Tell HN: An idea on karma - stijnm

Hi All,<p>I was wondering about karma on HN and other sites, like stackoverflow, which are community driven. The essence of karma is to be a self-controlling mechanism which empowers users based on their past contributions.<p>One aspect of this is to award 'power' to users (like moderating and downvoting) after certain karma point thresholds. My idea is to speed this process up by promoting 'powers' in a more flexible way.<p>How it would work - a 'predictive karma algorithm':
Analyse usage patterns of members with higher 'ranks' (i.e. more 'power') and try to match those usage patterns to new members' behaviour to determine if they qualify for an early promotion in the 'ranks'.<p>This could entail giving dummy access to all functionality to new users, like downvoting and deletion.
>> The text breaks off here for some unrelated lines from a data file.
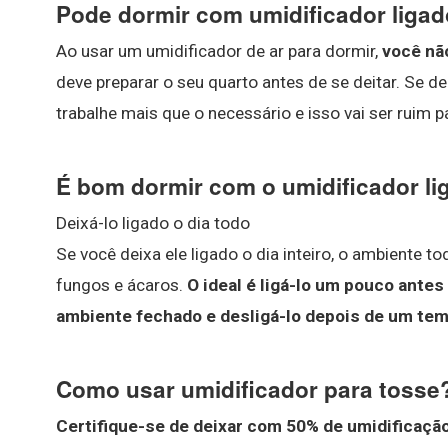
Pode dormir com umidificador ligad
Ao usar um umidificador de ar para dormir,
você não
deve preparar o seu quarto antes de se deitar. Se de
trabalhe mais que o necessário e isso vai ser ruim p
É bom dormir com o umidificador l
Deixá-lo ligado o dia todo
Se você deixa ele ligado o dia inteiro, o ambiente 
fungos e ácaros.
O ideal é ligá-lo um pouco ante
ambiente fechado e desligá-lo depois de um te
Como usar umidificador para tosse
Certifique-se de deixar com 50% de umidificação 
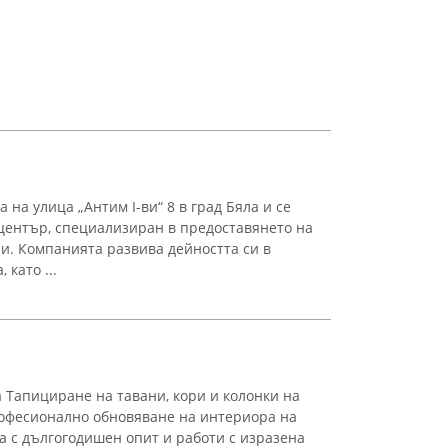
 на улица „Антим I-ви“ 8 в град Бяла и се
център, специализиран в предоставянето на
ли. Компанията развива дейността си в
 като ...
 Тапициране на тавани, кори и колонки на
рофесионално обновяване на интериора на
а с дългогодишен опит и работи с изразена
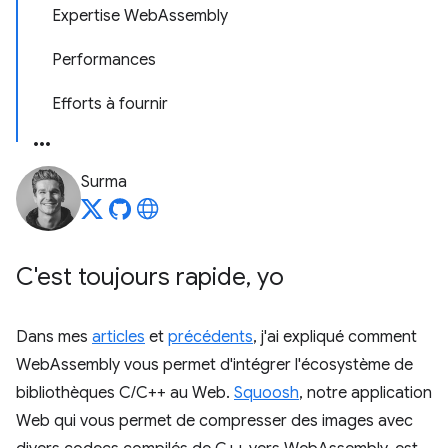
Expertise WebAssembly
Performances
Efforts à fournir
Surma
C'est toujours rapide
,
yo
Dans mes
articles
et
précédents
, j'ai expliqué comment
WebAssembly vous permet d'intégrer l'écosystème de
bibliothèques C/C++ au Web.
Squoosh
, notre application
Web qui vous permet de compresser des images avec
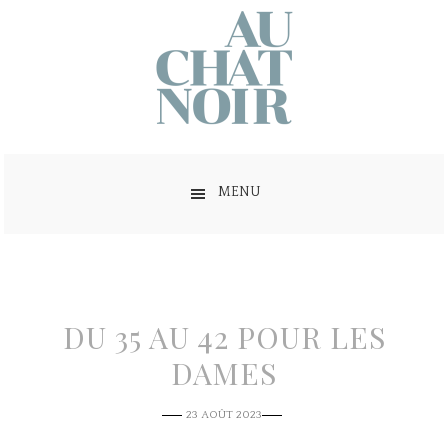
MENU
DU 35 AU 42 POUR LES
DAMES
23 AOÛT 2023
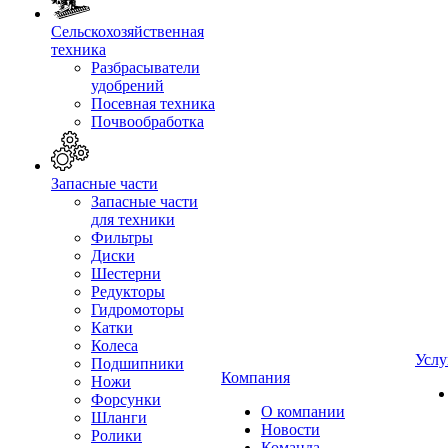
Сельскохозяйственная
техника
Разбрасыватели
удобрений
Посевная техника
Почвообработка
Запасные части
Запасные части
для техники
Фильтры
Диски
Шестерни
Редукторы
Гидромоторы
Катки
Колеса
Услу
Подшипники
Компания
Ножи
Форсунки
О компании
Шланги
Новости
Ролики
Команда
The dummy buttons would not actually do anything but the actions are stored in a DB to be used in the usage pattern comparison algorithm.<p>Some advantages:
- Members can climb the 'ranks' faster which satisfies peoples' thirst for power (who doesn't like being promoted).
- It would show full site functionality at an earlier stage so users can see the site's richness immediately.
- Speeds up members' site loyalty.<p>Some disadvantages:
- Could become complex to create a well balanced algorithm
- Measuring any comparative advantage over using thresholds is difficult.<p>It is just a seed of an idea but I would think some kind of a 'predictive karma algorithm' could further improve the user experience.<p>Your thoughts?
======
jacquesm
Karma is a tricky thing. I've been playing around with a toy version of HN for
a couple of days now to see if I can somehow find a better way to use the
'votes' in order to maximize the user experience on the site.

Karma is only one aspect of that.

Every time a user votes a submission (or a comment) up or down there is a
complex relationship between the two users.
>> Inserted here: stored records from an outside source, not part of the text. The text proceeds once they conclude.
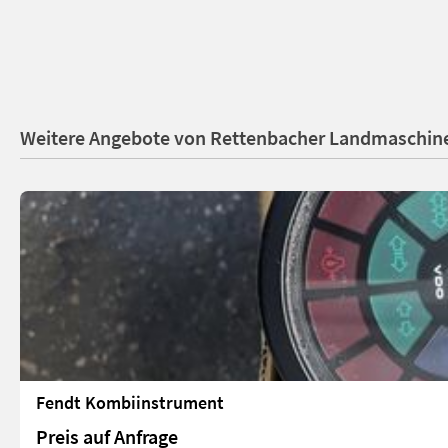
Weitere Angebote von Rettenbacher Landmaschin
Fendt Kombiinstrument
Preis auf Anfrage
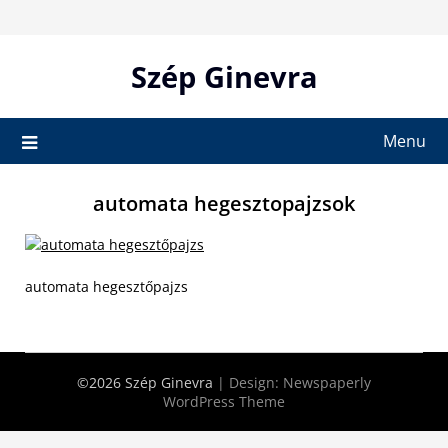
Skip
to
content
Szép Ginevra
Menu
automata hegesztopajzsok
automata hegesztőpajzs
©2026 Szép Ginevra
| Design:
Newspaperly
WordPress Theme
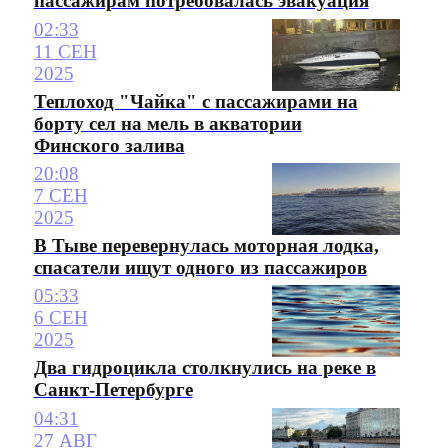
пассажирам потребовалась эвакуация
02:33
11 СЕН
2025
Теплоход "Чайка" с пассажирами на
борту сел на мель в акватории
Финского залива
20:08
7 СЕН
2025
В Тыве перевернулась моторная лодка,
спасатели ищут одного из пассажиров
05:33
6 СЕН
2025
Два гидроцикла столкнулись на реке в
Санкт-Петербурге
04:31
27 АВГ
It is based on any combination of the following factors:

\- quality

\- like / dislike

\- agreement / disagreement

\- mood of the voting user

To mine all those from a single click it is necessary to track those clicks
over many interactions. Only that way does it become possible to get a sense
of what is on the users mind when he/she clicks that 'vote' link.

Votes on urls that are submitted are not subject to the 'agreement /
disagreement' element, but all the others apply.
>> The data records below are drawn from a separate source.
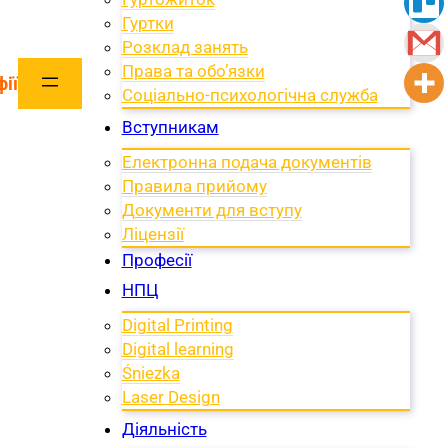
Гуртки
Розклад занять
Права та обо’язки
ії
Соціально-психологічна служба
Вступникам
Електронна подача документів
Правила прийому
Документи для вступу
Ліцензії
Професії
НПЦ
Digital Printing
Digital learning
Śniezka
Laser Design
Діяльність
Allowing people to 'climb' faster based on click patterns is a very complex
data mining issue. The 'dummy buttons' idea is an interesting one, to some
extent this already happens on HN (the up/down vote buttons do not always work
the way you think they do).

One hard thing to achieve is to get rid of the effect simply measuring karma
has on HN. Because the users see the points and the karma they collect there
is a feedback loop in HN that tends to get out of hand.

Comments posted early on in a thread will get some karma regardless of how
good they are in the longer term.

Ideally a 'good' user (so one that in the long term will acquire access to all
the features) should be identified early, but then that would open the door to
gaming the system even further. The road up the hill is pretty quick anyway
for most users, as far as I can see you get all the goodies from 200 points
upwards (other than administrator privileges), an active user could collect
that in a week, and by then will be reasonably well versed in HN etiquette to
not abuse these powers.

------
TallGuyShort
>> Some advantages: - Members can climb the 'ranks' faster which satisfies
peoples' thirst for power (who doesn't like being promoted).

That's a huge disadvantage. I used to run a site that had a karma system, and
the more karma you had, the bigger the impact when you gave someone else
positive or negative karma. That "thirst for power" just got bigger and bigger
and bigger, and it ended up almost ruining what had previously been an
extremely good community. When we (the other admins and mods) decided to drop
the system, it only returned to normal after a lot of the previously-helpful
senior members were given temporary bans so they could 'cool off' for a while.

The more complex karma becomes and the more people keep obsessing about it and
wanting to improve it, it's just going to impede the real progress of the
community.

------
jerf
The greatest danger of a karma system is for it to become a means unto itself.
I think you've fallen headlong into that danger. You don't have a single
sentence about how your system would make the site better, which leads me to
the conclusion that it isn't even a goal of yours. Without that as a goal,
you're not going to create a decent design except by sheerest accident.